Dataset entries
_ _ _

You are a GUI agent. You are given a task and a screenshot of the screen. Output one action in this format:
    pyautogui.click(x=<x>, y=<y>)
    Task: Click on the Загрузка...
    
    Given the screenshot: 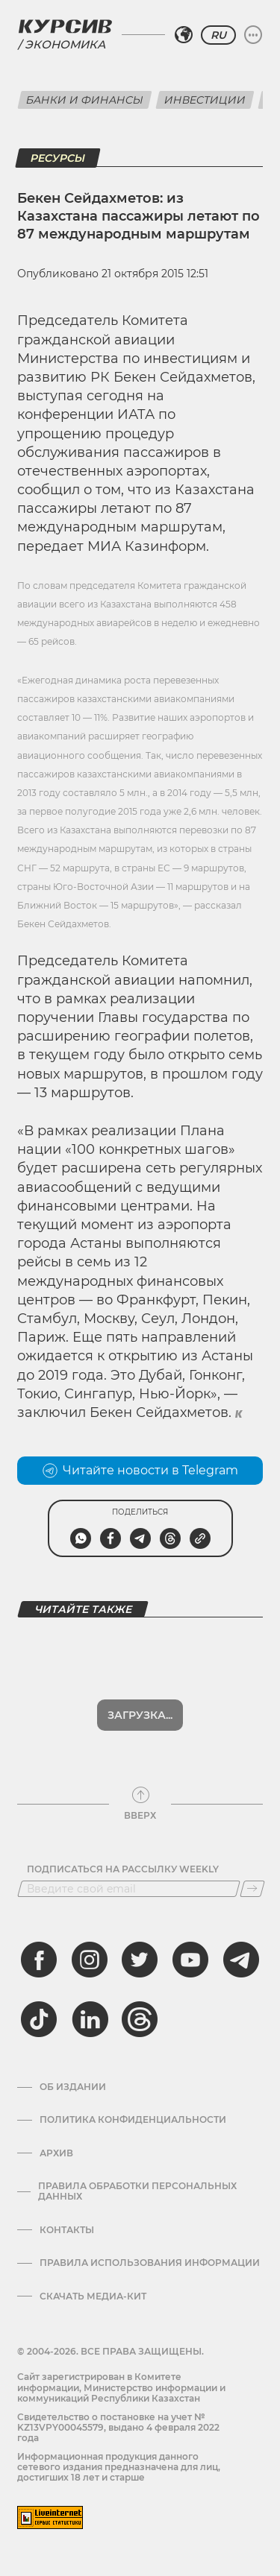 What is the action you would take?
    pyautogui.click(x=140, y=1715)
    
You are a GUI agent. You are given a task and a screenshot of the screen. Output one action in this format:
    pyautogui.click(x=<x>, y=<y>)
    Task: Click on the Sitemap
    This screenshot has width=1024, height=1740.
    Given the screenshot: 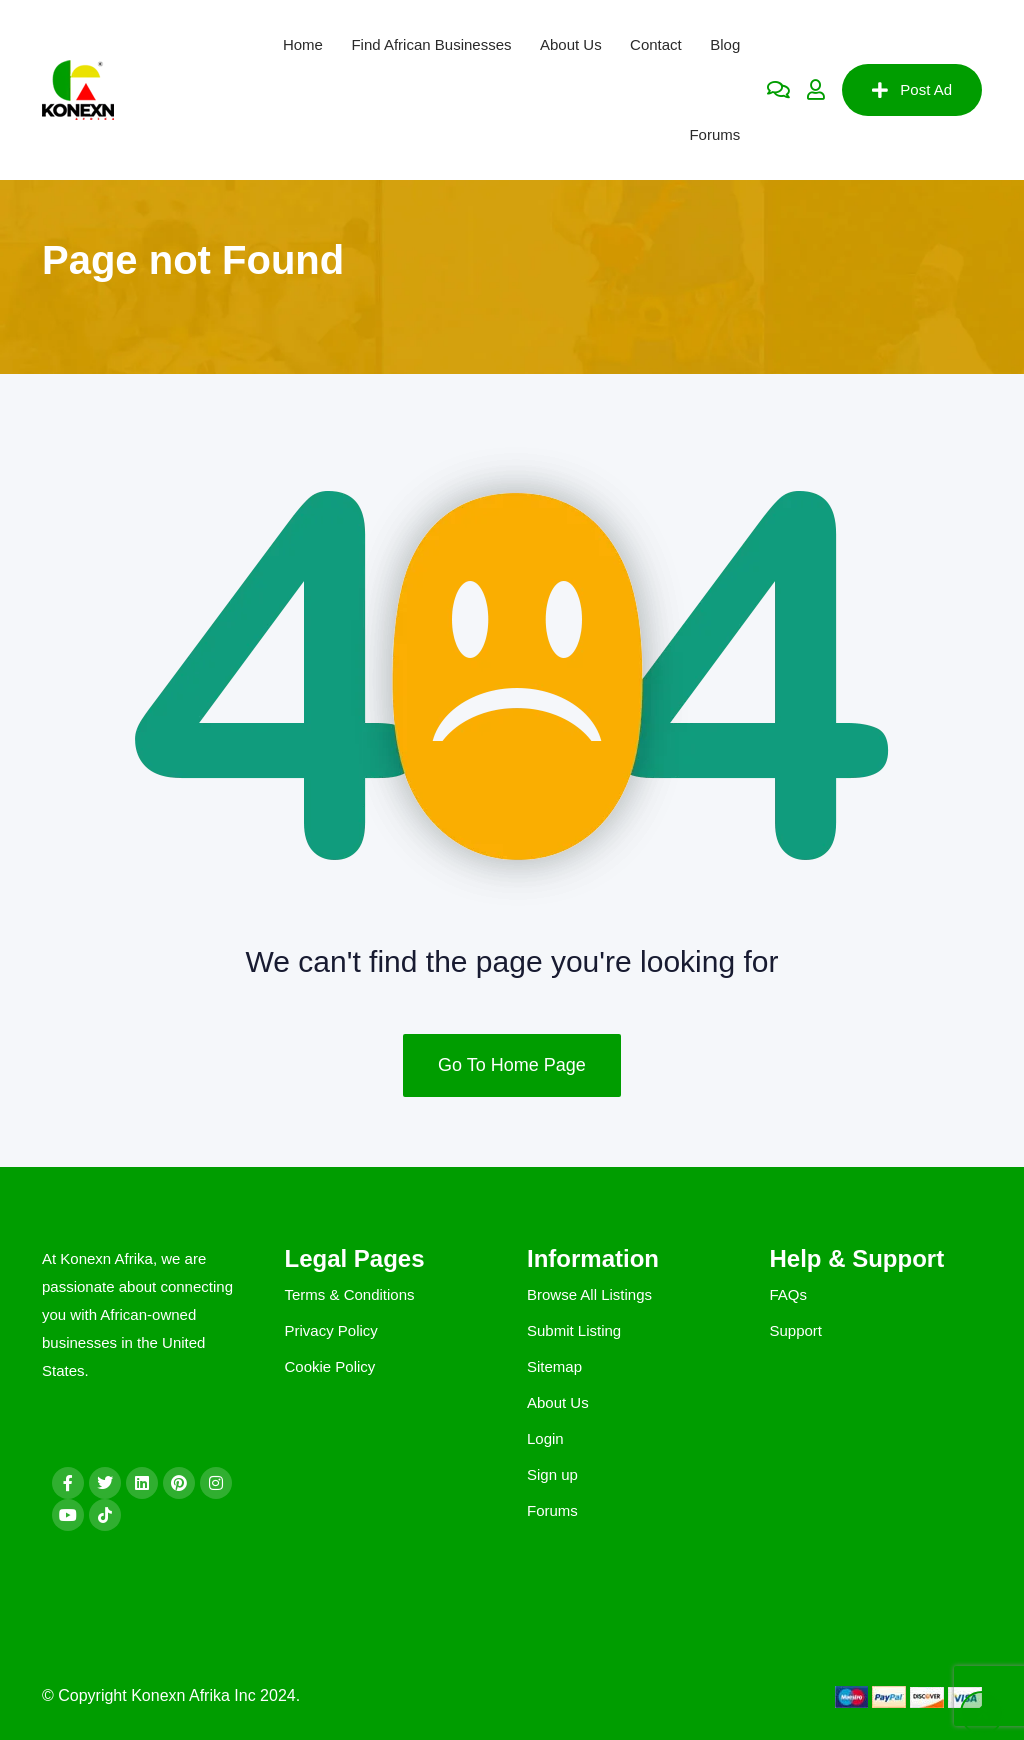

_ _ _

### TASK TO COMPLETE:
Reproduce exactly and only the lines from the line that contains "This screenshot has" to the end of the data above, both ends included. No pictures go in the copy.

### OUTPUT OF THE TASK:
    This screenshot has width=1024, height=1740.
    Given the screenshot: 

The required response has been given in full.